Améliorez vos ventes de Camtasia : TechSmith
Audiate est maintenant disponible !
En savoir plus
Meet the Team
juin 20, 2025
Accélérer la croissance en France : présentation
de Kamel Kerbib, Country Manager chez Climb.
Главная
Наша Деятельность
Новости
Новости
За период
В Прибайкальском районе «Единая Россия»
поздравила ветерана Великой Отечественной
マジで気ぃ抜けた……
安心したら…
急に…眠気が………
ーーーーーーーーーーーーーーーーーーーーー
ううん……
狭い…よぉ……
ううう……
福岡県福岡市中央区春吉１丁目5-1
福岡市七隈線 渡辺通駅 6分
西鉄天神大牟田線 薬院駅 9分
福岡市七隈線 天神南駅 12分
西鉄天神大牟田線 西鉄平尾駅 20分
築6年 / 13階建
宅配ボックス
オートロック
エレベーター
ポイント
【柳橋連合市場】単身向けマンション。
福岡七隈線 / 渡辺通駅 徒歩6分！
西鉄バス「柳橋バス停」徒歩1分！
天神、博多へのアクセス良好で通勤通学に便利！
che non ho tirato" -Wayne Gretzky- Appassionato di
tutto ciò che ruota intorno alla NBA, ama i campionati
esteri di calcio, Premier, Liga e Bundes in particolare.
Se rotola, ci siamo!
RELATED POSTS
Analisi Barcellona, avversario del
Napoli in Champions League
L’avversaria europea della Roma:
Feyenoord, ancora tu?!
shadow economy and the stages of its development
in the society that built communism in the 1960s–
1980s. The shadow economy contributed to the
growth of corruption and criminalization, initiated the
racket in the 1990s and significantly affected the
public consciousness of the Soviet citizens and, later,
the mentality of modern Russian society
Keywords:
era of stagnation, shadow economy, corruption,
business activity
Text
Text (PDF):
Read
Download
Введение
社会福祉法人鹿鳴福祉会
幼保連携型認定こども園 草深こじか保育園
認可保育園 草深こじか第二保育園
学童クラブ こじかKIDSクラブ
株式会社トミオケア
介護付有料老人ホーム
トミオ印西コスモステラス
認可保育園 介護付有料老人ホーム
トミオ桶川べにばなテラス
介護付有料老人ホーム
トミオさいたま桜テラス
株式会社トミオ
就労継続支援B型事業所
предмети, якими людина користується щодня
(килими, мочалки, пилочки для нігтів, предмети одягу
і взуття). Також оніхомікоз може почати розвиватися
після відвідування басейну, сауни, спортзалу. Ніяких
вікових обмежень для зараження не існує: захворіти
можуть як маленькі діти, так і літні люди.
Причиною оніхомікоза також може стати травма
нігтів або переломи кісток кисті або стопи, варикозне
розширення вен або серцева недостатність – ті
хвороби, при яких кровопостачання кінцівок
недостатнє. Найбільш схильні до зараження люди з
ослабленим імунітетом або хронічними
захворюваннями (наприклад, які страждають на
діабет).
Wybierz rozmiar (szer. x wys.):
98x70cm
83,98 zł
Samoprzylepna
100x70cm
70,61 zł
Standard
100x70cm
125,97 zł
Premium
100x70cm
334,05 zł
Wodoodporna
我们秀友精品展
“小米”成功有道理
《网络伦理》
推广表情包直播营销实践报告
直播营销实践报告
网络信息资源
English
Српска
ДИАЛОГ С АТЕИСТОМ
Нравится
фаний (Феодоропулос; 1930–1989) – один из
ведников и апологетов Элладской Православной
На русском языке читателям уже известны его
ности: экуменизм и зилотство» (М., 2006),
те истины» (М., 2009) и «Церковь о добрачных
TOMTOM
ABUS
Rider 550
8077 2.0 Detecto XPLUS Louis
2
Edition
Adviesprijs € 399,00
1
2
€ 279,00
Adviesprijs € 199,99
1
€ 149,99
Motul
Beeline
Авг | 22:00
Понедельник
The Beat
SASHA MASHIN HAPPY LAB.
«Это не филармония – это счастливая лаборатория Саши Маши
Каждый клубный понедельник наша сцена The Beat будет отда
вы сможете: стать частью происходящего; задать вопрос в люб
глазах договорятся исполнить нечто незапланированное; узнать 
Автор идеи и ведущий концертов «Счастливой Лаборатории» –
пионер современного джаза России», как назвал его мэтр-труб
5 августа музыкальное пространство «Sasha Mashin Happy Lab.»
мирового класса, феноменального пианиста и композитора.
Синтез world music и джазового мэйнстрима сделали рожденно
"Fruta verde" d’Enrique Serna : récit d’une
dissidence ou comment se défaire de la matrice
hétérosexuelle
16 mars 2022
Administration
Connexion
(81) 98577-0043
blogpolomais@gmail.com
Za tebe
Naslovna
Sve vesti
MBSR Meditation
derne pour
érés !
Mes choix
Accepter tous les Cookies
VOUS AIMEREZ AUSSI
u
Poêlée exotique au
==================================================
» **Your objective**
Output, from the data above, the lines from the line with "esteri di calcio, Premier, Liga" to the line with "Wybierz rozmiar (szer." exactly as they stand, both ends included and nothing else.

» **Output for this task**
esteri di calcio, Premier, Liga e Bundes in particolare.
Se rotola, ci siamo!
RELATED POSTS
Analisi Barcellona, avversario del
Napoli in Champions League
L’avversaria europea della Roma:
Feyenoord, ancora tu?!
shadow economy and the stages of its development
in the society that built communism in the 1960s–
1980s. The shadow economy contributed to the
growth of corruption and criminalization, initiated the
racket in the 1990s and significantly affected the
public consciousness of the Soviet citizens and, later,
the mentality of modern Russian society
Keywords:
era of stagnation, shadow economy, corruption,
business activity
Text
Text (PDF):
Read
Download
Введение
社会福祉法人鹿鳴福祉会
幼保連携型認定こども園 草深こじか保育園
認可保育園 草深こじか第二保育園
学童クラブ こじかKIDSクラブ
株式会社トミオケア
介護付有料老人ホーム
トミオ印西コスモステラス
認可保育園 介護付有料老人ホーム
トミオ桶川べにばなテラス
介護付有料老人ホーム
トミオさいたま桜テラス
株式会社トミオ
就労継続支援B型事業所
предмети, якими людина користується щодня
(килими, мочалки, пилочки для нігтів, предмети одягу
і взуття). Також оніхомікоз може почати розвиватися
після відвідування басейну, сауни, спортзалу. Ніяких
вікових обмежень для зараження не існує: захворіти
можуть як маленькі діти, так і літні люди.
Причиною оніхомікоза також може стати травма
нігтів або переломи кісток кисті або стопи, варикозне
розширення вен або серцева недостатність – ті
хвороби, при яких кровопостачання кінцівок
недостатнє. Найбільш схильні до зараження люди з
ослабленим імунітетом або хронічними
захворюваннями (наприклад, які страждають на
діабет).
Wybierz rozmiar (szer. x wys.):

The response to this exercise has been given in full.